Things were really bugging me about this the last time I posted this. Here's an edit, more for me than for my journal. Please feel free to help me workshop though.
Our Lady's Child
The Virgin Mary steals children
from wood-cutters who can't cut
bread for his daughter's meals.
The Virgin Mary grabs girls
to fill her with sugar-cakes and paradise
in a forest branched with gold
and angel secrets.
Even Heaven has traps.
Thirteen doors,
and as is the way with God there lives
the last door, the forbidden door, knowledge
that eats away at the woodcutter's child.
And as is the way with God, the child
is left with the Virgin's keys, but is forbidden
to know the charm of the last.
Of course she opens it.
And when the Virgin Mary asks,
though all signs beat-beat the obvious,
the girl's chest lies and the girl's lips deny
that door until she's cast, a mute, from Heaven.
She is found by a king, who steals
and weds her, lost in fairy-tale passion they birth
a son, swaddled and sweet like a doughy biscuit.
And the Virgin thief, on the night of new life
appears to ask that once heavenly queen to sing
the truth of the thirteenth door.
But the queen lies. And her mouth denies.
And the Virgin steals again.
And the queen's child disappears into traces
of a memory throughout the kingdom--
memories. Of a time my mother made me jelly
sandwiches. Fed me. My mother taught me me
when I forgot myself and that time she stole
my fleece jackets so I couldn't hide what made me
more than other girls, I knew she saw something in me.
That night I tossed and shriveled on a metal gurney,
burnt to the second degree, my mother,
hovered nearby like an angel wrapped in flames--
her red dress the only light house rocking
in a morphine haze. My mother and I floated
in and out of a cornball realm, her kisses
sweeter than any sugar-cake, the butter
of her mother love grew fatty in my veins,
and the day my supply got cut it killed me.
I haven't seen her crows feet in years.
We don't talk anymore. I still digest
that I'm worth more in my mother's wallet
than I meant in her fat, black heart.
And my burning angel blazed into ashes
that never made phone calls on birthdays.
The town's people called their queen
a cannibal. She ate her children, they said,
and she did consume them. To forget
that thirteenth door she gave up
the only gift her body gave her, and the Virgin
took each bundle to Heaven, again and again
and the people cried against the queen
but did not know her hunger. Her need
to bend and fang the truth, limp in her mouth,
throbbing from the kill, struggling.
I wonder how her children felt
knowing their mother ate them,
swallowed them to feed her growling need
to twist reality. I wonder what her insides felt like. Wet.
Painless. A clogged spiral seeping bile. I bet it's cold
inside the endless tube of her belly. Cold as Mondays.
Brisk as the blue shades of Etruscan art.
Frostier than watching sandwiches,
watching jackets, watching kisses disappear
into the pulsing emptiness of forgotten time.
Is the second stanza on the add on to this piece? Ha that sounds weird... anyway I was too lazy to flip back to the original draft and just noticed the large space between the second and first.
ReplyDeleteThis is really interesting... Is this a version of Hansel and Gretel with a Religious twist? I only say because you've got the kids and the goods (baking goods), and the witch (which seems to be the virgin Mary). This piece has a Hansel and Gretel tale but in a deeper meaning seems to express a relationship between a mother and a daughter.
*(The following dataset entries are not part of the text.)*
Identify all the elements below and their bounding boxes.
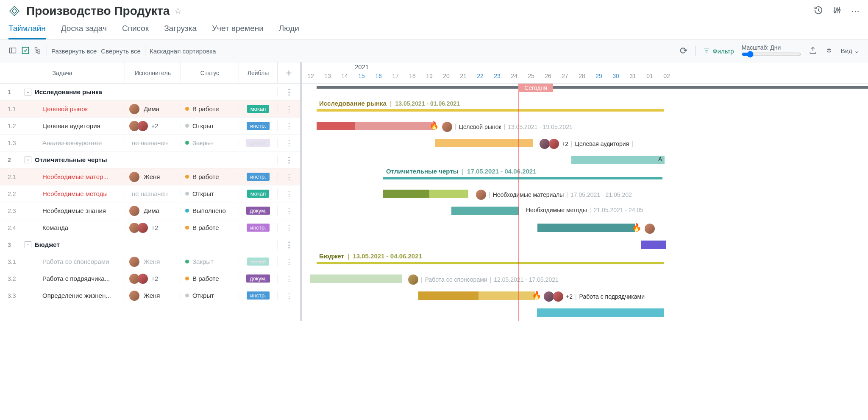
labels-cell[interactable]: докум. (239, 274, 277, 283)
gantt-task-row[interactable]: А (302, 151, 868, 168)
labels-cell[interactable]: инстр. (239, 122, 277, 130)
task-row[interactable]: 1.3Анализ конкурентовне назначенЗакрытдо… (0, 134, 300, 151)
task-cell[interactable]: Необходимые матер... (20, 173, 125, 180)
executor-cell[interactable]: не назначен (125, 139, 181, 146)
status-cell[interactable]: В работе (181, 275, 239, 282)
task-cell[interactable]: −Исследование рынка (20, 88, 125, 95)
row-menu-button[interactable]: ⋮ (277, 223, 300, 232)
gantt-task-row[interactable]: Необходимые методы | 21.05.2021 - 24.05 (302, 202, 868, 219)
more-icon[interactable]: ⋯ (851, 6, 860, 16)
status-cell[interactable]: Открыт (181, 122, 239, 129)
gantt-group-row[interactable]: Исследование рынка | 13.05.2021 - 01.06.… (302, 101, 868, 118)
labels-cell[interactable]: инстр. (239, 173, 277, 181)
executor-cell[interactable]: Женя (125, 291, 181, 301)
group-row[interactable]: 1−Исследование рынка⋮ (0, 84, 300, 101)
labels-cell[interactable]: докум. (239, 139, 277, 147)
task-row[interactable]: 3.2Работа с подрядчика...+2В работедокум… (0, 270, 300, 287)
executor-cell[interactable]: +2 (125, 274, 181, 284)
task-row[interactable]: 2.1Необходимые матер...ЖеняВ работеинстр… (0, 168, 300, 185)
gantt-group-row[interactable]: Отличительные черты | 17.05.2021 - 04.06… (302, 168, 868, 185)
executor-cell[interactable]: +2 (125, 223, 181, 233)
labels-cell[interactable]: инстр. (239, 224, 277, 232)
tab-0[interactable]: Таймлайн (8, 22, 46, 39)
task-cell[interactable]: Необходимые знания (20, 207, 125, 214)
filter-button[interactable]: Фильтр (703, 48, 734, 55)
status-cell[interactable]: Закрыт (181, 139, 239, 146)
expand-all-button[interactable]: Развернуть все (51, 48, 97, 55)
labels-cell[interactable]: мокап (239, 190, 277, 198)
group-row[interactable]: 3−Бюджет⋮ (0, 236, 300, 253)
cascade-sort-button[interactable]: Каскадная сортировка (150, 48, 216, 55)
favorite-star-icon[interactable]: ☆ (174, 6, 182, 17)
list-check-icon[interactable] (21, 46, 30, 56)
task-cell[interactable]: −Отличительные черты (20, 156, 125, 163)
gantt-task-row[interactable]: | Работа со спонсорами | 12.05.2021 - 17… (302, 270, 868, 287)
executor-cell[interactable]: Женя (125, 257, 181, 267)
row-menu-button[interactable]: ⋮ (277, 104, 300, 114)
row-menu-button[interactable]: ⋮ (277, 206, 300, 216)
gantt-task-row[interactable]: +2 | Целевая аудитория | (302, 134, 868, 151)
row-menu-button[interactable]: ⋮ (277, 274, 300, 283)
group-row[interactable]: 2−Отличительные черты⋮ (0, 151, 300, 168)
task-cell[interactable]: Работа со спонсорами (20, 258, 125, 265)
view-dropdown[interactable]: Вид ⌄ (841, 47, 860, 55)
tab-2[interactable]: Список (122, 22, 149, 39)
row-menu-button[interactable]: ⋮ (277, 155, 300, 165)
row-menu-button[interactable]: ⋮ (277, 291, 300, 300)
status-cell[interactable]: В работе (181, 173, 239, 180)
settings-sliders-icon[interactable] (832, 6, 842, 17)
collapse-toggle[interactable]: − (25, 241, 31, 248)
task-row[interactable]: 2.3Необходимые знанияДимаВыполненодокум.… (0, 202, 300, 219)
executor-cell[interactable]: +2 (125, 121, 181, 131)
task-row[interactable]: 1.1Целевой рынокДимаВ работемокап⋮ (0, 101, 300, 118)
labels-cell[interactable]: докум. (239, 207, 277, 215)
history-icon[interactable] (814, 6, 823, 17)
status-cell[interactable]: В работе (181, 224, 239, 231)
row-menu-button[interactable]: ⋮ (277, 121, 300, 131)
executor-cell[interactable]: Женя (125, 172, 181, 182)
collapse-all-button[interactable]: Свернуть все (101, 48, 141, 55)
task-cell[interactable]: Целевой рынок (20, 105, 125, 112)
gantt-task-row[interactable] (302, 304, 868, 321)
row-menu-button[interactable]: ⋮ (277, 257, 300, 266)
col-status[interactable]: Статус (181, 62, 239, 83)
status-cell[interactable]: Выполнено (181, 207, 239, 214)
gantt-group-row[interactable]: Бюджет | 13.05.2021 - 04.06.2021 (302, 253, 868, 270)
executor-cell[interactable]: Дима (125, 206, 181, 216)
row-menu-button[interactable]: ⋮ (277, 189, 300, 199)
gantt-task-row[interactable]: 🔥 +2 | Работа с подрядчиками (302, 287, 868, 304)
executor-cell[interactable]: не назначен (125, 190, 181, 197)
gantt-task-row[interactable]: 🔥 (302, 219, 868, 236)
col-labels[interactable]: Лейблы (239, 62, 277, 83)
labels-cell[interactable]: мокап (239, 258, 277, 266)
col-executor[interactable]: Исполнитель (125, 62, 181, 83)
task-cell[interactable]: Определение жизнен... (20, 292, 125, 299)
collapse-toggle[interactable]: − (25, 157, 31, 163)
gantt-task-row[interactable]: 🔥 | Целевой рынок | 13.05.2021 - 19.05.2… (302, 118, 868, 134)
tab-1[interactable]: Доска задач (61, 22, 107, 39)
row-menu-button[interactable]: ⋮ (277, 172, 300, 182)
panel-icon[interactable] (8, 46, 17, 56)
status-cell[interactable]: В работе (181, 105, 239, 112)
status-cell[interactable]: Открыт (181, 190, 239, 197)
task-cell[interactable]: −Бюджет (20, 241, 125, 248)
task-row[interactable]: 2.4Команда+2В работеинстр.⋮ (0, 219, 300, 236)
row-menu-button[interactable]: ⋮ (277, 240, 300, 249)
task-row[interactable]: 1.2Целевая аудитория+2Открытинстр.⋮ (0, 118, 300, 134)
status-cell[interactable]: Закрыт (181, 258, 239, 265)
row-menu-button[interactable]: ⋮ (277, 138, 300, 148)
collapse-toggle[interactable]: − (25, 89, 31, 95)
refresh-icon[interactable]: ⟳ (680, 45, 687, 56)
gantt-chart[interactable]: ◁ 2021 121314151617181920212223242526272… (302, 62, 868, 321)
task-cell[interactable]: Работа с подрядчика... (20, 275, 125, 282)
task-cell[interactable]: Необходимые методы (20, 190, 125, 197)
export-icon[interactable] (809, 46, 817, 56)
task-cell[interactable]: Команда (20, 224, 125, 231)
executor-cell[interactable]: Дима (125, 104, 181, 114)
task-row[interactable]: 3.3Определение жизнен...ЖеняОткрытинстр.… (0, 287, 300, 304)
tab-3[interactable]: Загрузка (164, 22, 197, 39)
task-row[interactable]: 3.1Работа со спонсорамиЖеняЗакрытмокап⋮ (0, 253, 300, 270)
gantt-task-row[interactable] (302, 236, 868, 253)
add-column-button[interactable]: + (277, 62, 300, 83)
labels-cell[interactable]: инстр. (239, 291, 277, 300)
It was really weird the way this piece made me feel lol but not in a bad way!
The Break between stanzas two and three.. I'm not sure it works... it seems a little too odd. Maybe keep memories in stanza two and cut "of a time" and begin the third stanza with "My mother made me jelly sandwiches..." (lol is this stanza part of the piece we worked shopped earlier this semester or you just really like pbj sandwiches?) Ok on the next part "My mother taught me me when I forgot myself" Maybe put a comma before the second me because reading "me me" sounds weird and makes me get lost..
" I tossed and shriveled on a metal gurney" I love this line!! so cool.
"her crows feet in years" I feel like this is talking about the mothers eyes and I feel like Crows feet is a little cliche and could probably do with out.
I like the closing to the introduction but in the middle I get a little lost in the significance of the events to the story.. I think its mostly I don't get what is happening.. The third stanza is where I start to get lost and then by the ending I'm back. I guess I didn't understand how we went from sandwich to a jacket and so on... what were the significance to the story?
Anyway I enjoyed the piece. A different way to look at a fairy tale.